ASSIGNED TASK: Your answer must be the lines from the top of the listing below through the line that holds "Help Center", retyped exactly, with no pictures.

EXERCISE DATA:
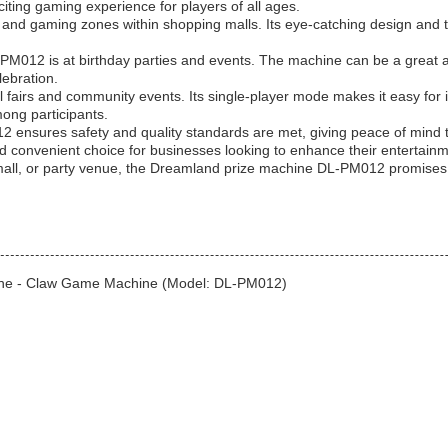
citing gaming experience for players of all ages.
and gaming zones within shopping malls. Its eye-catching design and the 
M012 is at birthday parties and events. The machine can be a great addi
lebration.
fairs and community events. Its single-player mode makes it easy for ind
mong participants.
2 ensures safety and quality standards are met, giving peace of mind 
d convenient choice for businesses looking to enhance their entertainm
all, or party venue, the Dreamland prize machine DL-PM012 promises h
hine - Claw Game Machine (Model: DL-PM012)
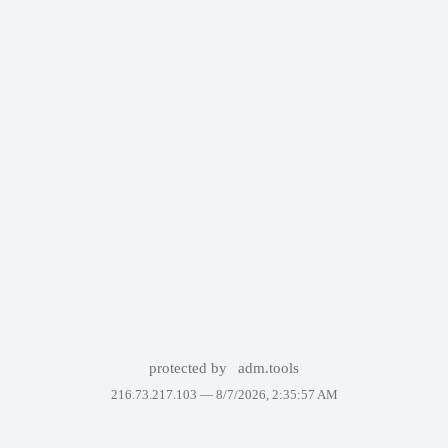
protected by
adm.tools
216.73.217.103 —
8/7/2026, 2:35:57 AM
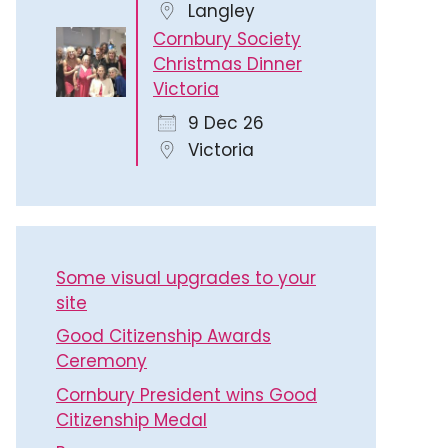
Langley
Cornbury Society
Christmas Dinner
Victoria
9 Dec 26
Victoria
Some visual upgrades to your
site
Good Citizenship Awards
Ceremony
Cornbury President wins Good
Citizenship Medal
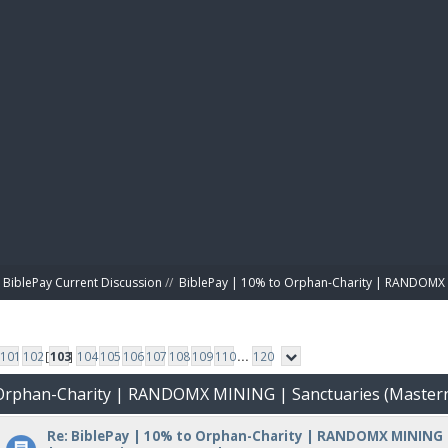
BIBL
BiblePay Current Discussion
//
BiblePay | 10% to Orphan-Charity | RANDOMX 
101
102
[
103
]
104
105
106
107
108
109
110
...
120
o Orphan-Charity | RANDOMX MINING | Sanctuaries (Master
Re: BiblePay | 10% to Orphan-Charity | RANDOMX MINING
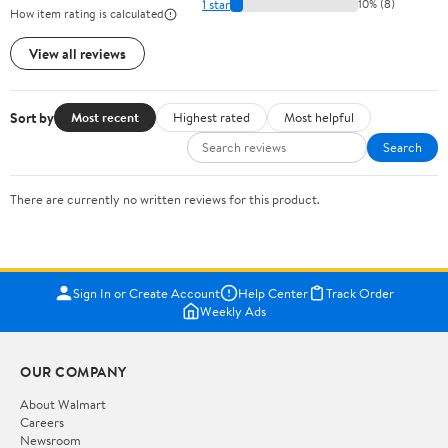
1 star
10% (8)
How item rating is calculated
View all reviews
Sort by
Most recent
Highest rated
Most helpful
Search
There are currently no written reviews for this product.
Sign In or Create Account
Help Center
Track Order
Weekly Ads
OUR COMPANY
About Walmart
Careers
Newsroom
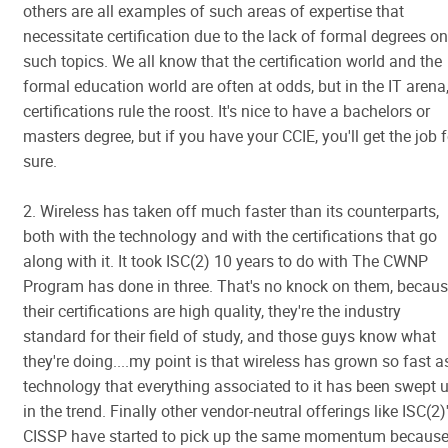
others are all examples of such areas of expertise that
necessitate certification due to the lack of formal degrees on
such topics. We all know that the certification world and the
formal education world are often at odds, but in the IT arena
certifications rule the roost. It's nice to have a bachelors or
masters degree, but if you have your CCIE, you'll get the job f
sure.
2. Wireless has taken off much faster than its counterparts,
both with the technology and with the certifications that go
along with it. It took ISC(2) 10 years to do with The CWNP
Program has done in three. That's no knock on them, becau
their certifications are high quality, they're the industry
standard for their field of study, and those guys know what
they're doing....my point is that wireless has grown so fast a
technology that everything associated to it has been swept 
in the trend. Finally other vendor-neutral offerings like ISC(2)
CISSP have started to pick up the same momentum becaus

REPLY TO THE EXERCISE:
citing gaming experience for players of all ages.
and gaming zones within shopping malls. Its eye-catching design and the 
M012 is at birthday parties and events. The machine can be a great addi
lebration.
fairs and community events. Its single-player mode makes it easy for ind
mong participants.
2 ensures safety and quality standards are met, giving peace of mind 
d convenient choice for businesses looking to enhance their entertainm
all, or party venue, the Dreamland prize machine DL-PM012 promises h
hine - Claw Game Machine (Model: DL-PM012)
protected by
adm.tools
216.73.217.103 —
8/7/2026, 2:35:57 AM
Langley
Cornbury Society
Christmas Dinner
Victoria
9 Dec 26
Victoria
Some visual upgrades to your
site
Good Citizenship Awards
Ceremony
Cornbury President wins Good
Citizenship Medal
BIBL
BiblePay Current Discussion
//
BiblePay | 10% to Orphan-Charity | RANDOMX 
101
102
[
103
]
104
105
106
107
108
109
110
...
120
o Orphan-Charity | RANDOMX MINING | Sanctuaries (Master
Re: BiblePay | 10% to Orphan-Charity | RANDOMX MINING
1 star
10% (8)
How item rating is calculated
View all reviews
Sort by
Most recent
Highest rated
Most helpful
Search
There are currently no written reviews for this product.
Sign In or Create Account
Help Center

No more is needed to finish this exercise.